Avangrid executive Stempien said some generators could be playing the market, benefiting from the high market prices driven by the price of natural gas – which fuels a majority of the generation in New England. But Stempien said she can’t know for sure without additional transparency.

“I think it’s probably a combination of higher commodity prices and taking advantage of the market,” she said.

Is there a way forward in a deregulated market?

State Sen. Norm Needleman, D-Essex, chair of the Energy and Technology Committee, said it’s become clear that Connecticut’s decision at the turn of the century to deregulate and force the utilities to sell their power plants has had unintended consequences. 

It may have saved customers a few cents per kilowatt-hour over the past 25 years, but it’s also loaded them with more risk, exposing them to global market forces through the unregulated supply side of their bill, he said.

“Now, it’s sort of a perfect storm, with a war 5,000 miles away added to the winter reliability issues we’ve had for years now,” Needleman said. “What you have is, what was known to be a possibility in an unregulated market has turned into a reality.”

Dolan said that how standard offer rates are procured is up to the states, and now in Connecticut, the system effectively uses “snapshots in time” to set the rates for six months. There are ways to “smooth” out that volatility by layering in longer time periods.

“That means you’re going to limit how high the price will jump in any one procurement,” Dolan said. “But as prices drop, it also means the price [for customers] isn’t going to drop as quickly. The balance that only policymakers can really address is what level of risk tolerance is appropriate for customers to bear.”

Stempien said she thinks the way forward is a hybrid between vertically-integrated, regulated utilities, and the deregulated market Connecticut has today. The benefits of a vertically-integrated utility, which owns its own generation, is that all of the fixed costs of power plants are tightly regulated, and would act as a hedge against the volatile price swings of natural gas.

Needleman said some of his colleagues have suggested “nationalizing” the utilities, so the state owns them as a public trust. Others have raised the idea of reversing deregulation, going back to vertically-integrated utilities that own both the distribution lines and power plants – all regulated by the state. Needleman isn’t convinced either is feasible.

“How would you do that? Are we going to buy out Eversource’s interest and UI’s interest in the grid?” Needleman questioned. “We’re talking billions and billions of dollars.

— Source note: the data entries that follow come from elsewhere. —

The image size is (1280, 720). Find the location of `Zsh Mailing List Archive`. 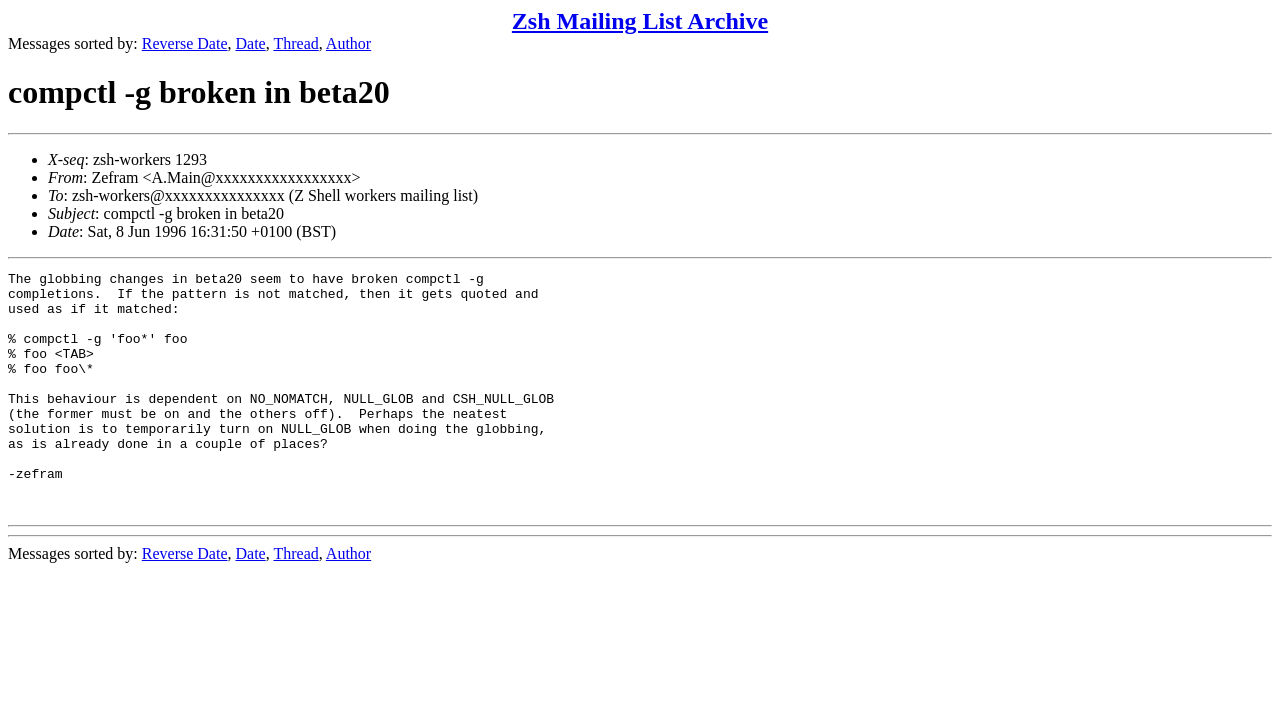

Zsh Mailing List Archive is located at coordinates (640, 21).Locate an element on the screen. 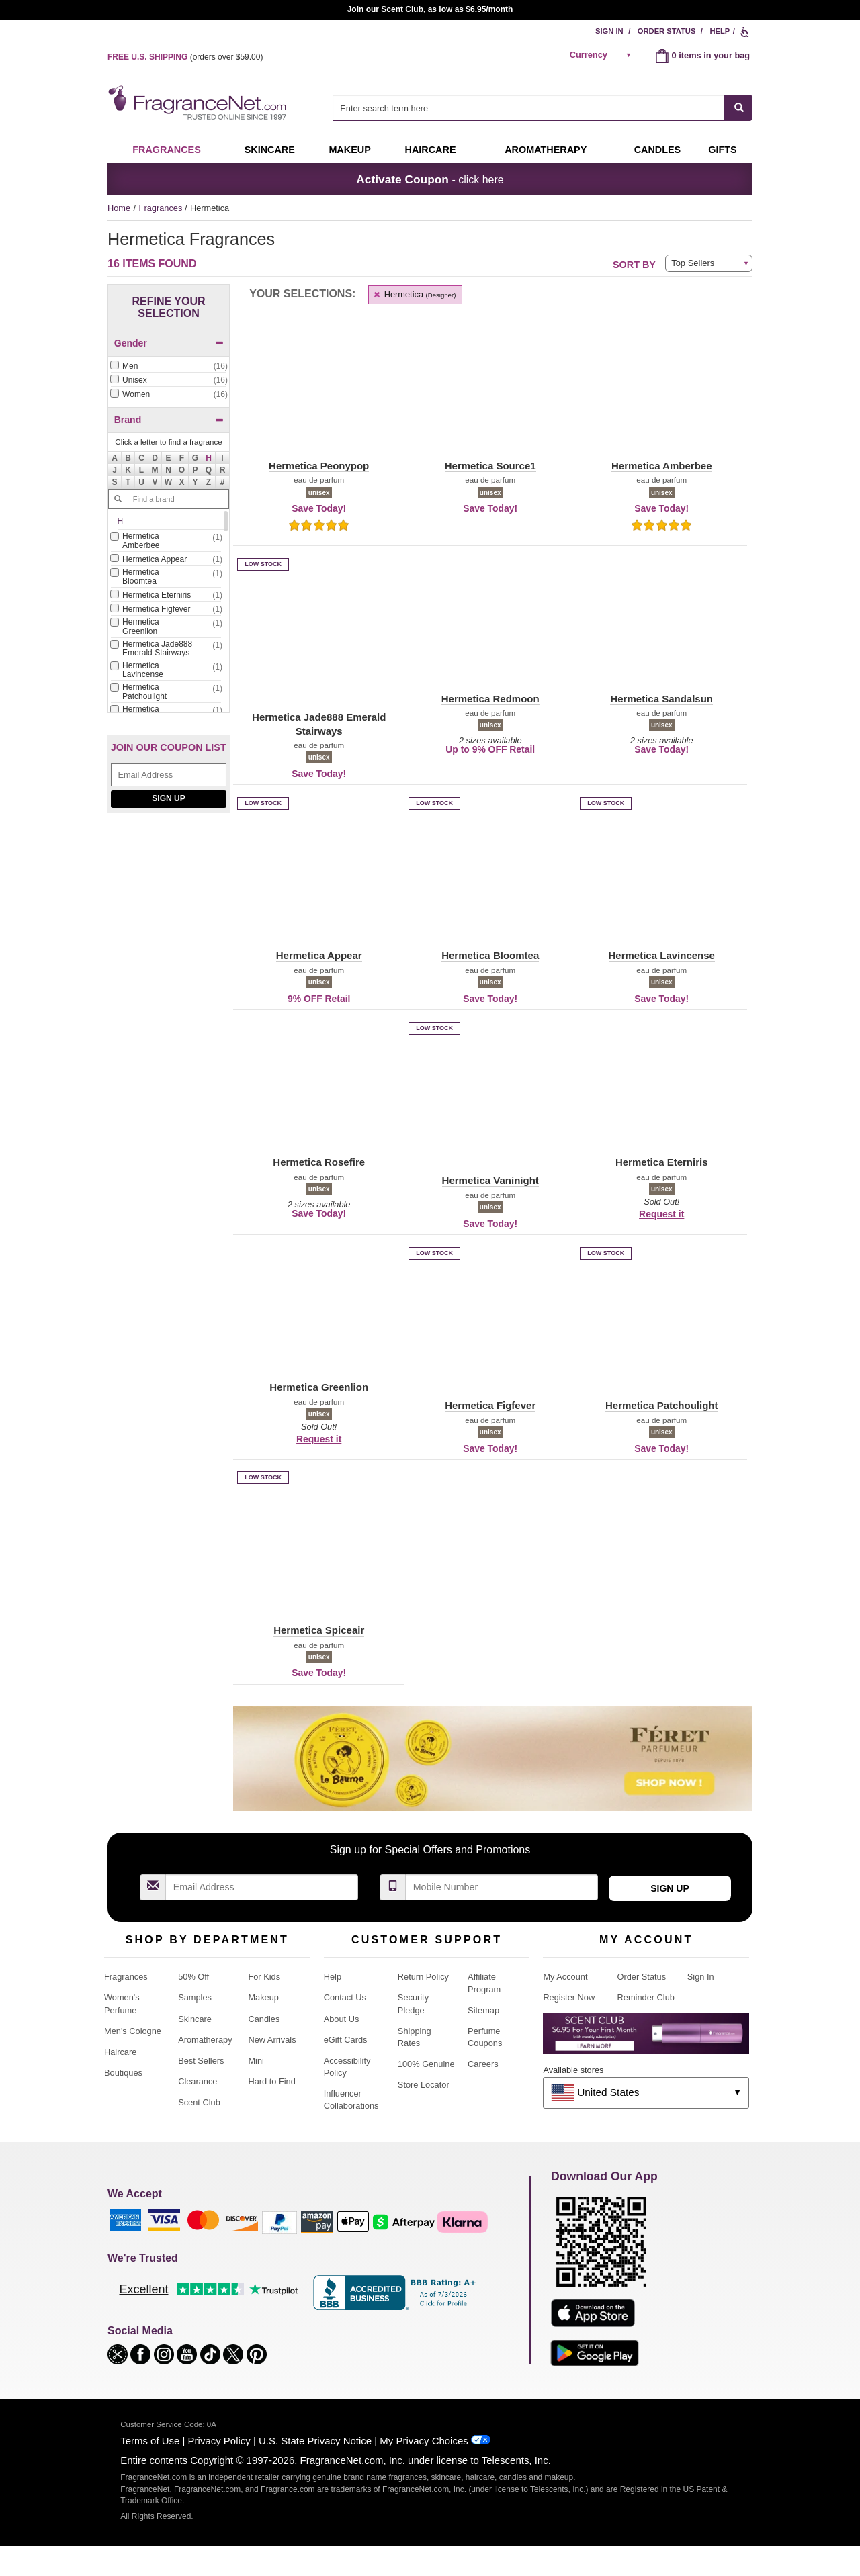 This screenshot has height=2576, width=860. Makeup is located at coordinates (349, 149). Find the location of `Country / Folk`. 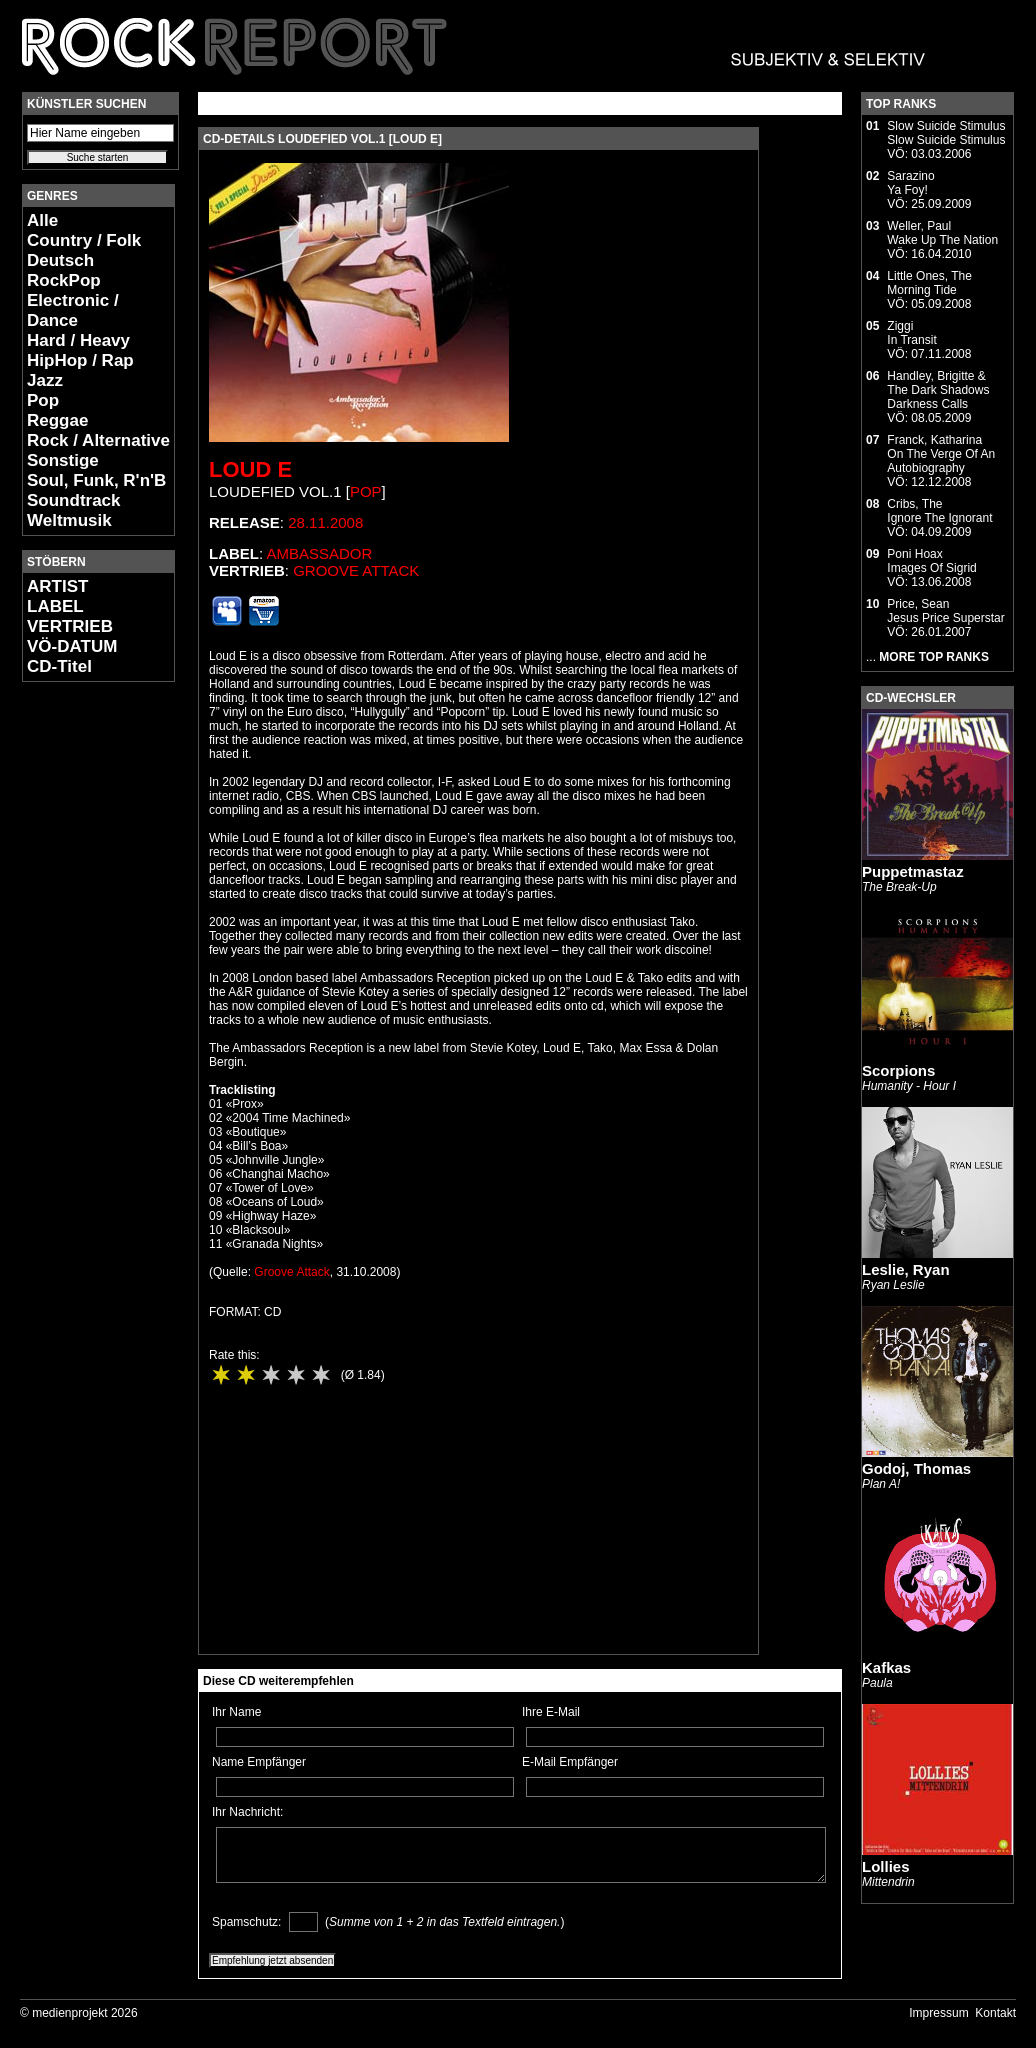

Country / Folk is located at coordinates (84, 240).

And, quite frankly, the state doesn’t have a great track record of running that many things.”

Asked what the motivation is for Avangrid, a company on its way to posting record profits for the second consecutive year, to make significant changes to the electric market, Stempien said it’s in their interest as a company headquartered in Connecticut to see the communities they’re a part of succeed. Generators, she said, are “in and out,” while United Illuminating has been in Connecticut for over 100 years.

“It sounds a little corny, but it’s truly what we believe,” Stempien said. “We think the pairing of our interest and being embedded in the community helps make it a win-win for everybody.”

More practically, Stempien said it’s in their interest for customers to be able to afford to pay their bills.

“If we don’t have customers to pay their bills, we don’t exist as a company,” Stempien said. “It’s in our interest to have a robust community in which our employees and our customers can thrive.”

Needleman said he understands the electric companies don’t like “taking it on the chin” for a rate increase that isn’t their fault, but they’re both multinational conglomerates that aren’t seeing their profits drop.

Still, he said he also wants to look at how Connecticut can open more transparency and control into the supply costs of electricity.